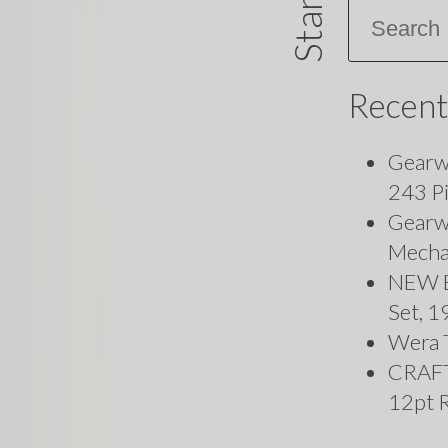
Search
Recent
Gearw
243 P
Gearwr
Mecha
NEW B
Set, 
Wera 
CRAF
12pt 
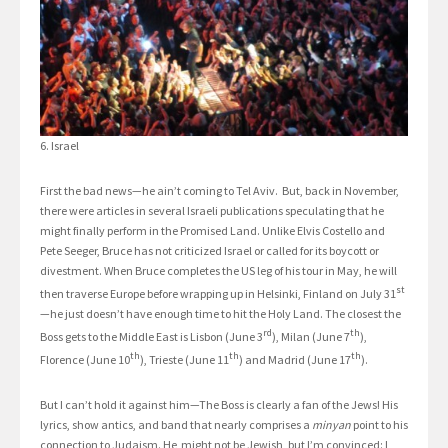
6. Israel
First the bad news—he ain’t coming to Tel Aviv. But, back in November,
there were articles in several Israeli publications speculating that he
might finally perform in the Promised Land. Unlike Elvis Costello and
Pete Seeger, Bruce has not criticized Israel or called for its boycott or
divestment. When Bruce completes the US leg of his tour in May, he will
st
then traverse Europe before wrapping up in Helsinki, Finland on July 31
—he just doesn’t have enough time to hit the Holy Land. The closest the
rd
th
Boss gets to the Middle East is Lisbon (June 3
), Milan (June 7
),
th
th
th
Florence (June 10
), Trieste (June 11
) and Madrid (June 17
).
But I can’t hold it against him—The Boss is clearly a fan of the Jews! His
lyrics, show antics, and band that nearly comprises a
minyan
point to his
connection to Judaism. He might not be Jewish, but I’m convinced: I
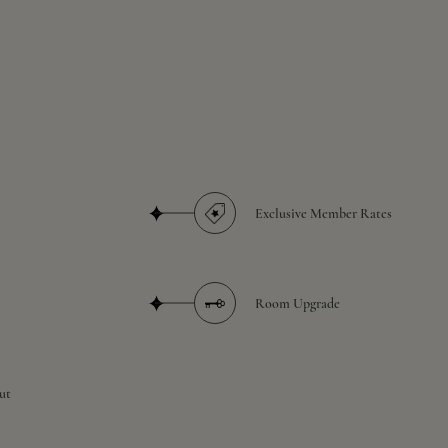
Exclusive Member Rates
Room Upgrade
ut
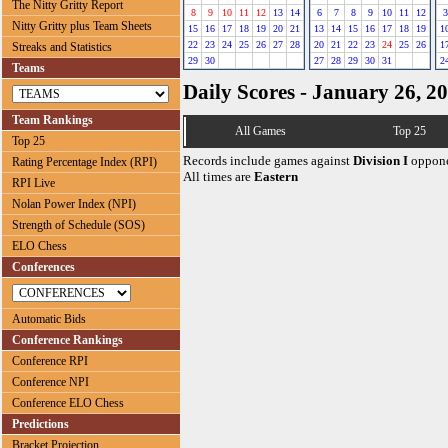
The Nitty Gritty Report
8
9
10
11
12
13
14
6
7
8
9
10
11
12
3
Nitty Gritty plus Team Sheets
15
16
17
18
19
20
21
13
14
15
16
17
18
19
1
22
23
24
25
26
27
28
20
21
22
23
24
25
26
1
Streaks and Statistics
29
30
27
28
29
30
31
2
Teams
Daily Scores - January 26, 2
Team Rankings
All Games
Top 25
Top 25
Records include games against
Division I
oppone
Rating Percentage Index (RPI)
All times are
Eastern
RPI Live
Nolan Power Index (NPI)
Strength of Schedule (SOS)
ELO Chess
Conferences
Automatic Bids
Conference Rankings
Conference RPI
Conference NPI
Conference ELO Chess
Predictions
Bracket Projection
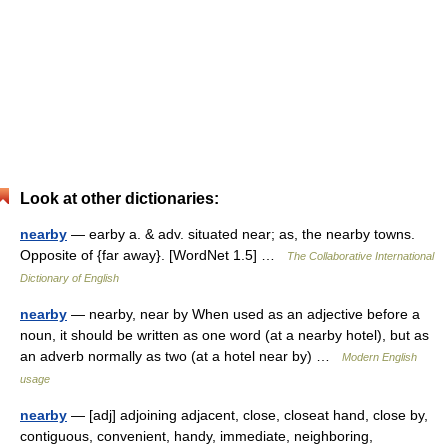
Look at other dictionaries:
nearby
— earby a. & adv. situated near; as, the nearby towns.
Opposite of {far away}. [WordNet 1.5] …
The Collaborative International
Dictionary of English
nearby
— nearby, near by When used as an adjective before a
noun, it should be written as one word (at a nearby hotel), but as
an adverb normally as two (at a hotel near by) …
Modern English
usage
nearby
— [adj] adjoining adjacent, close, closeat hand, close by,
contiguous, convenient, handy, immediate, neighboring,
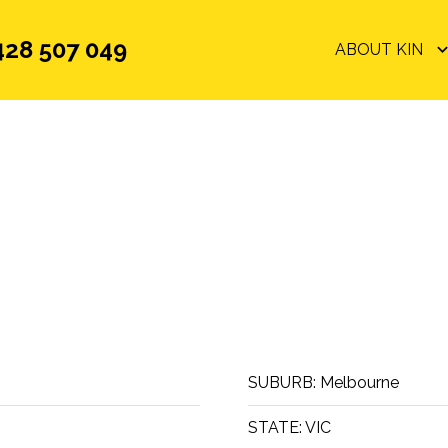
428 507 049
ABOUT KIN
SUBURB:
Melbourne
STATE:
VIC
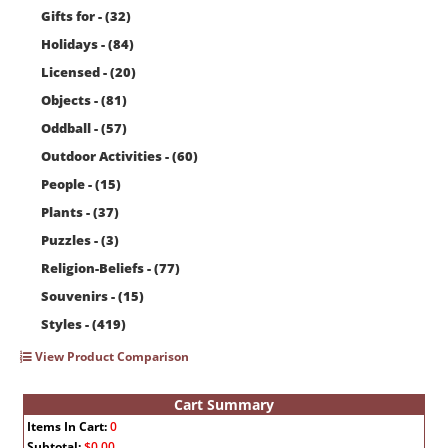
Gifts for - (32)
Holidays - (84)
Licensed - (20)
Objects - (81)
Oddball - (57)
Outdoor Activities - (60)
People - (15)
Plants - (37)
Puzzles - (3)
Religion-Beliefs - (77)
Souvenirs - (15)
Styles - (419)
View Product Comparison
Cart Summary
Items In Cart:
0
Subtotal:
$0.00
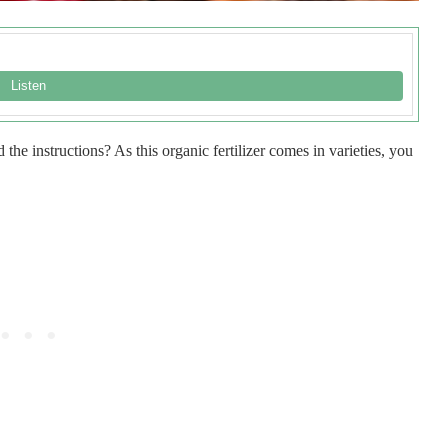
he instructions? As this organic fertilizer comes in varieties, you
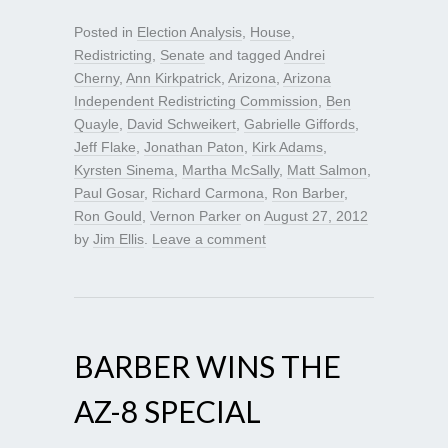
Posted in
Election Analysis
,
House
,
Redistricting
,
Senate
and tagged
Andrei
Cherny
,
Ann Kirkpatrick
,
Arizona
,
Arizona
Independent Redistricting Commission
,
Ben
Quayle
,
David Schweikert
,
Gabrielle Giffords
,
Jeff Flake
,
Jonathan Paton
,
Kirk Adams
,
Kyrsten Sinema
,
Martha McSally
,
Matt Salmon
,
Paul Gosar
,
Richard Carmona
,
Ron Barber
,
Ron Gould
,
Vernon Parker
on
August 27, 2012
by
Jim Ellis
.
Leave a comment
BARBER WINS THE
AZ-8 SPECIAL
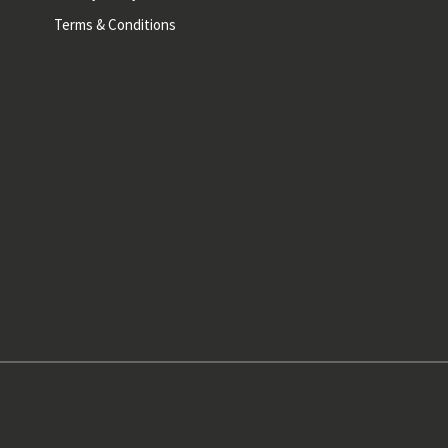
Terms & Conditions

ASSIGNMENT: Set down exactly the lines above, from the line containing "Streaks and Statistics" through the line containing "Look at other". Skip the pictures.

TASK RESULT:
Streaks and Statistics
29
30
27
28
29
30
31
2
Teams
Daily Scores - January 26, 2
Team Rankings
All Games
Top 25
Top 25
Records include games against
Division I
oppone
Rating Percentage Index (RPI)
All times are
Eastern
RPI Live
Nolan Power Index (NPI)
Strength of Schedule (SOS)
ELO Chess
Conferences
Automatic Bids
Conference Rankings
Conference RPI
Conference NPI
Conference ELO Chess
Predictions
Bracket Projection
Look at other dictionaries:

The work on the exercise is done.